Zur Bestimmung ist immer noch der Schwank unentbehrlich:
Schwank, P. (1990) Gastrotricha. In: Schwoerbel, J. & Zwick, P. (eds), Süsswasserfauna von Mitteleuropa, Band 3.Gastrotricha und Nemertini. Gustav Fischer Verlag, Stuttgart, Jena, New York, 252 pp.


@Jürgen:
Jede Theorie ist so gut wie die andere, solange man keine Belege hat. Jede Hypothese müsste aber eine Erklärung dafür bieten, warum nur die Darmzellen diese Einschlüsse zeigen. Stoffwechselprodukte müssten in allen Zellen anfallen. Die Kristalle könnten auch als Festkörper nicht in das Darmlumen gelangen sondern müssten erst in Lösung gehen. Gelöste Stoffe könnten bequemer über die Protonephridien ausgeschieden werden. Aber letztendlich habe ich keine Ahnung, was hinter den kristallinen Einschlüssen steckt. Vielleicht hast Du mit Deiner Hypothese recht.
Die kaudale "Abnahme" der Einschlüsse scheint mir ein Artefakt zu sein, da die Einschlüsse hier wohl nicht mehr so gut in der Schärfenebene liegen.
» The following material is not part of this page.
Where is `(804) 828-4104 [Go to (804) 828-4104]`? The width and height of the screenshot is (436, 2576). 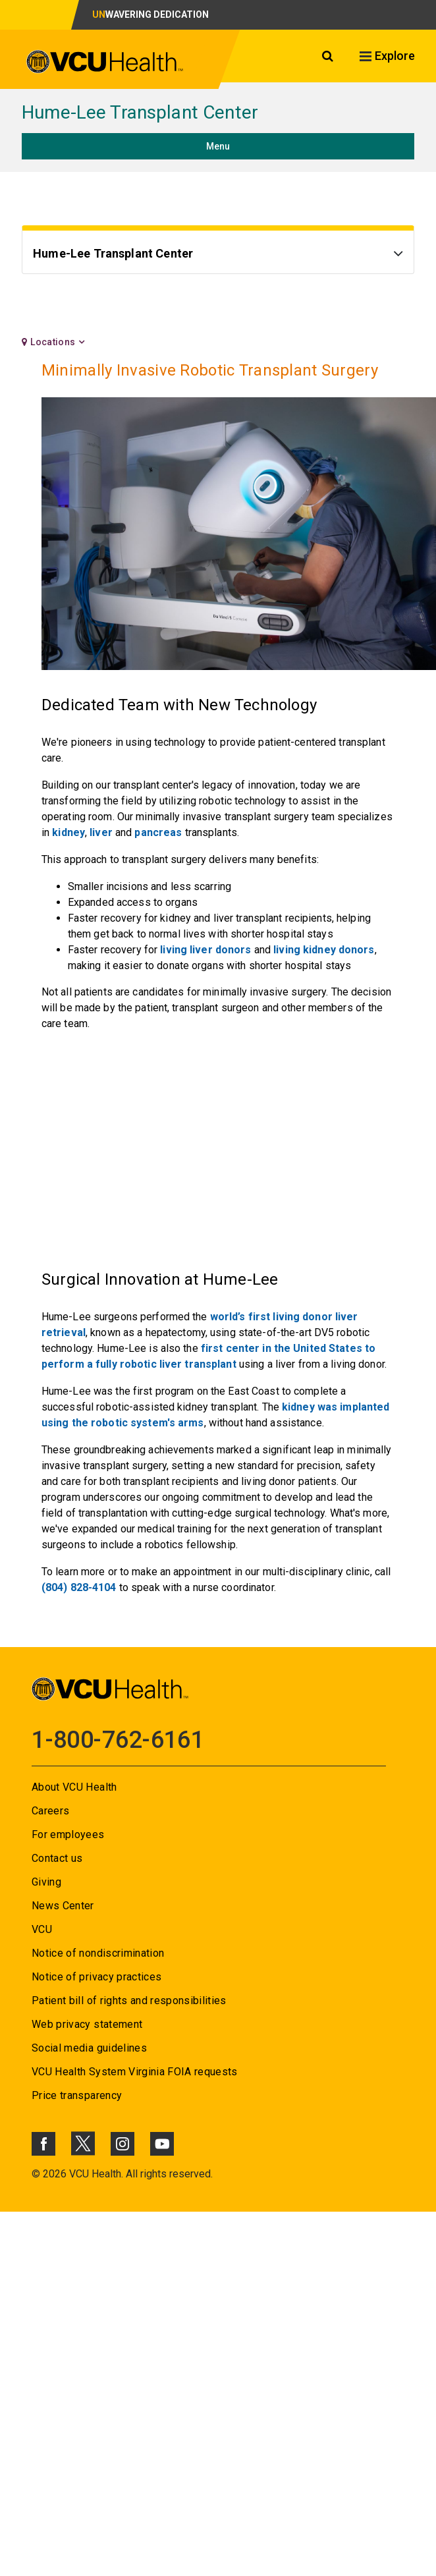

Zumindest ist mir nie eine räumliche Differenzierung der Einschlüsse aufgefallen. Eine echte Darmentwicklung findet bei geschlüpften Gastrotrichen wohl nicht statt. Die in vier Säulen zu je 7-8 Zellen angeordneten Darmzellen wachsen lediglich in der Größe, so dass nach einigen Tagen die Proportionen der ausgewachsenen Tiere erreicht werden. Zellteilungen finden nach der Embryonalentwicklung (zumindest in der parthenogenetischen Phase) nicht statt.

Viele Grüße

Michael


Gerne per Du

Gerd Schmahl

Hallo Michael,
ZitatZur Bestimmung ist immer noch der Schwank unentbehrlich:
Schwank, P. (1990) Gastrotricha. In: Schwoerbel, J. & Zwick, P. (eds), Süsswasserfauna von Mitteleuropa, Band 3.Gastrotricha und Nemertini. Gustav Fischer Verlag, Stuttgart, Jena, New York, 252 pp.
Gibt es evtl. eine digitale Quelle für dieses Werk?
LG Gerd
Man sagt der Teufel sei, im Detail versteckt,
doch hab' ich mit dem Mikroskop viel Göttliches entdeckt.

Michael Müller

Hallo Gerd,

den Schwank habe ich im Netz leider nicht frei verfügbar gefunden.

Viele Grüße

Michael
Gerne per Du

Gerd Schmahl

Hallo Michael,
da werde ich wohl mal die Fernleihe in Anspruch nehmen müssen ;)
LG Gerd
Man sagt der Teufel sei, im Detail versteckt,
doch hab' ich mit dem Mikroskop viel Göttliches entdeckt.